Die Erinnerung Die Kohle für den Nassdienst wurde über eine circa ein Kilometer lange Bandanlage durch einen Stollen unter Tage herangeführt, sie löste eine alte Kettenbahn ab. Zenkers Vater arbeitete damals als Kumpel beim Bau dieses Bandstollens mit.
Als Kind begleitete Peter Zenker seinen Vater, wenn der sonntags Extraschichten einlegte. „Es war ein besonderes Erlebnis“, erklärt er bei der Erinnerung daran, wie es bei spärlicher Beleuchtung in den dunklen Stollen ging und am Ende des Stollens am Tagebau plötzlich das helle Tageslicht geschienen habe.
Die Zukunft Der Heimatforscher, der heute in Siegburg lebt, macht sich dafür stark, dass das „Gebäude von ortshistorischer Bedeutung“nicht verschwindet. Ein Unternehmen könne sich dort ansiedeln, etwa ein Existenzgründerzentrum oder anderes darin entstehen, nennt er Beispiele für eine künftige Nutzung. „Der Tagebau in Neurath hat vielen Menschen Wohlstand gebracht, man sollte aus dieser Zeit ein Erinnerungsstück bewahren.“Die Stadt solle sich dafür einsetzen.
Zenkers Wunsch wird erfüllt werden: Der Energiekonzern RWE Power hatte, wie Unternehmenssprecher Guido Steffen erklärt, das Areal mit der Halle wie auch die benachbarte alte Hauptwerkstatt der Brikett-Fabrik an die Firma Caspari Paletten und Holzverpackungen mit Sitz in Waldbröl im Bergischen Land verkauft. Und dort es heißt es: „Die Halle bleibt erhalten“erklärt Jörg Caspari. „Das Gebäude hat mehr Flair als viele moderne Industriebauten“. Zwar sei an einen Abriss gedacht worden, die Überlegung sei aber verworfen worden. Allerdings wird der Komplex umgebaut. „Die Halle liegt sechs Meter tiefer als unser heutiges Betriebsgelände. Zudem ist das Gebäude höher als wir für unsere Zwecke benötigen“, erläutert Jörg Caspari. Deshalb werde der untere Bereich des Baus aufgefüllt. „Das Gebäude wird dadurch ein Drittel niedriger“, erklärt der Unternehmer. Die Halle solle als Lager genutzt werden. vielleicht später auch für die Produktion. Der Antrag für die Nutzungsänderung laufe.

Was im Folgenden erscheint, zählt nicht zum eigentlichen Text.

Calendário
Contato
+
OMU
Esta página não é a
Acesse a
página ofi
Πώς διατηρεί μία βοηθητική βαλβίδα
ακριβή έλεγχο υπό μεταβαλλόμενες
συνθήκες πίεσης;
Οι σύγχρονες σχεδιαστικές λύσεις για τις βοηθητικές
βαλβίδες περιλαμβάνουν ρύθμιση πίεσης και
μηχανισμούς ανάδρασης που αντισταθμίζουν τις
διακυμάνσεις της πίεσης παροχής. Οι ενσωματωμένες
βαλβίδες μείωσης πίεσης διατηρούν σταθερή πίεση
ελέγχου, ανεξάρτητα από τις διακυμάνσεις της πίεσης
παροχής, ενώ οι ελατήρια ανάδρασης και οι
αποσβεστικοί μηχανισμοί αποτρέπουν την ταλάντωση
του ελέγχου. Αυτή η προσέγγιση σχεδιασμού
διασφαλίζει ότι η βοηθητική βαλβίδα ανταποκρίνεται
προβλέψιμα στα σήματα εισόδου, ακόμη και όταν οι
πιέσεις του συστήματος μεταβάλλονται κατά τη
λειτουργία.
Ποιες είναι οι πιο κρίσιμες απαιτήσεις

Der neue Nutzer Die Firma Caspari hat vor drei Jahren in Neurath eine vollautomatische Produktion für Spezial-Holzpaletten aufgenommen. Als Bestandteil der Fertigungsanlagen wurde eine Art riesige „Sauna“, in der binnen 24 Stunden 1000 Paletten bei 80 Grad Celsius getrocknet werden können, in Betrieb genommen. Für die Palettenherstellung wurde ein kleiner Teil der früheren Werkstatt abgerissen, mehr als drei Viertel – 3700 Quadratmetern – blieben erhalten und wurden umgebaut. In der Hauptwerkstatt waren einst auch Eisenbahnwaggons repariert worden, später diente sie RWE als Pumpenwerkstatt.
Das Unternehmen will, wie Jörg Caspari erklärt, am Standort Neurath expandieren. Die Zahl der Mitarbeiter dort soll von 30 auf circa 70 aufgestockt werden. Bislang habe die Firma dort rund acht Millionen Euro investiert.